▶ [What to do]
Every line of the material must be given again verbatim. Skip the images.
=== Record set ===
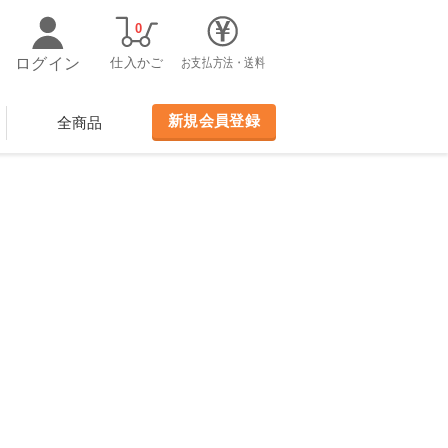
0
ログイン
仕入かご
お支払方法・送料
新規会員登録
全商品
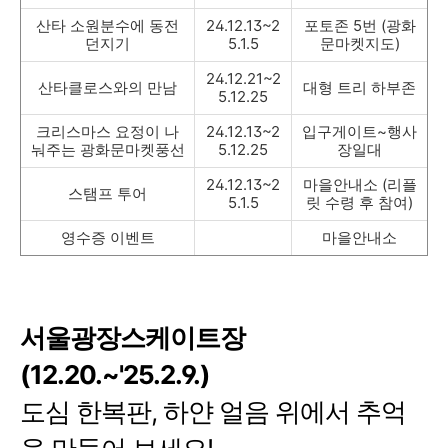
산타 소원분수에 동전
24.12.13~2
포토존 5번 (광화
던지기
5.1.5
문마켓지도)
24.12.21~2
산타클로스와의 만남
대형 트리 하부존
5.12.25
크리스마스 요정이 나
24.12.13~2
입구게이트~행사
눠주는 광화문마켓풍선
5.12.25
장일대
24.12.13~2
마을안내소 (리플
스탬프 투어
5.1.5
릿 수령 후 참여)
영수증 이벤트
마을안내소
서울광장스케이트장
(12.20.~'25.2.9.)
도심 한복판, 하얀 얼음 위에서 추억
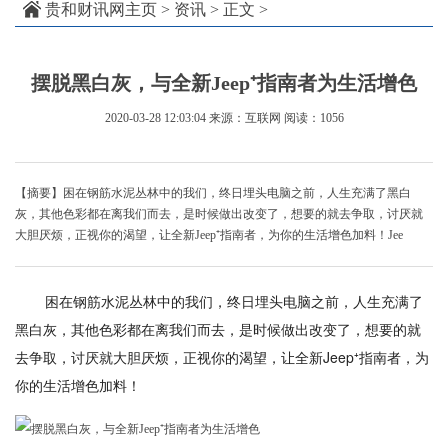
贵和财讯网主页
>
资讯
> 正文 >
摆脱黑白灰，与全新Jeep⁺指南者为生活增色
2020-03-28 12:03:04
来源：互联网
阅读：1056
【摘要】困在钢筋水泥丛林中的我们，终日埋头电脑之前，人生充满了黑白
灰，其他色彩都在离我们而去，是时候做出改变了，想要的就去争取，讨厌就
大胆厌烦，正视你的渴望，让全新Jeep⁺指南者，为你的生活增色加料！Jee
困在钢筋水泥丛林中的我们，终日埋头电脑之前，人生充满了
黑白灰，其他色彩都在离我们而去，是时候做出改变了，想要的就
去争取，讨厌就大胆厌烦，正视你的渴望，让全新Jeep⁺指南者，为
你的生活增色加料！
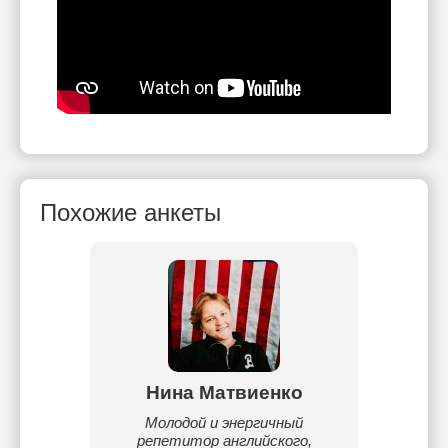
Похожие анкеты
зы
Нина Матвиенко
лайн
Молодой и энергичный
Свыше
н.
репетитор английского,
англий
===
▶ [Completed exercise]
0
ログイン
仕入かご
お支払方法・送料
新規会員登録
全商品
산타 소원분수에 동전
24.12.13~2
포토존 5번 (광화
던지기
5.1.5
문마켓지도)
24.12.21~2
산타클로스와의 만남
대형 트리 하부존
5.12.25
크리스마스 요정이 나
24.12.13~2
입구게이트~행사
눠주는 광화문마켓풍선
5.12.25
장일대
24.12.13~2
마을안내소 (리플
스탬프 투어
5.1.5
릿 수령 후 참여)
영수증 이벤트
마을안내소
서울광장스케이트장
(12.20.~'25.2.9.)
도심 한복판, 하얀 얼음 위에서 추억
贵和财讯网主页
>
资讯
> 正文 >
摆脱黑白灰，与全新Jeep⁺指南者为生活增色
2020-03-28 12:03:04
来源：互联网
阅读：1056
【摘要】困在钢筋水泥丛林中的我们，终日埋头电脑之前，人生充满了黑白
灰，其他色彩都在离我们而去，是时候做出改变了，想要的就去争取，讨厌就
大胆厌烦，正视你的渴望，让全新Jeep⁺指南者，为你的生活增色加料！Jee
困在钢筋水泥丛林中的我们，终日埋头电脑之前，人生充满了
黑白灰，其他色彩都在离我们而去，是时候做出改变了，想要的就
去争取，讨厌就大胆厌烦，正视你的渴望，让全新Jeep⁺指南者，为
你的生活增色加料！
Похожие анкеты
зы
Нина Матвиенко
лайн
Молодой и энергичный
Свыше
н.
репетитор английского,
англий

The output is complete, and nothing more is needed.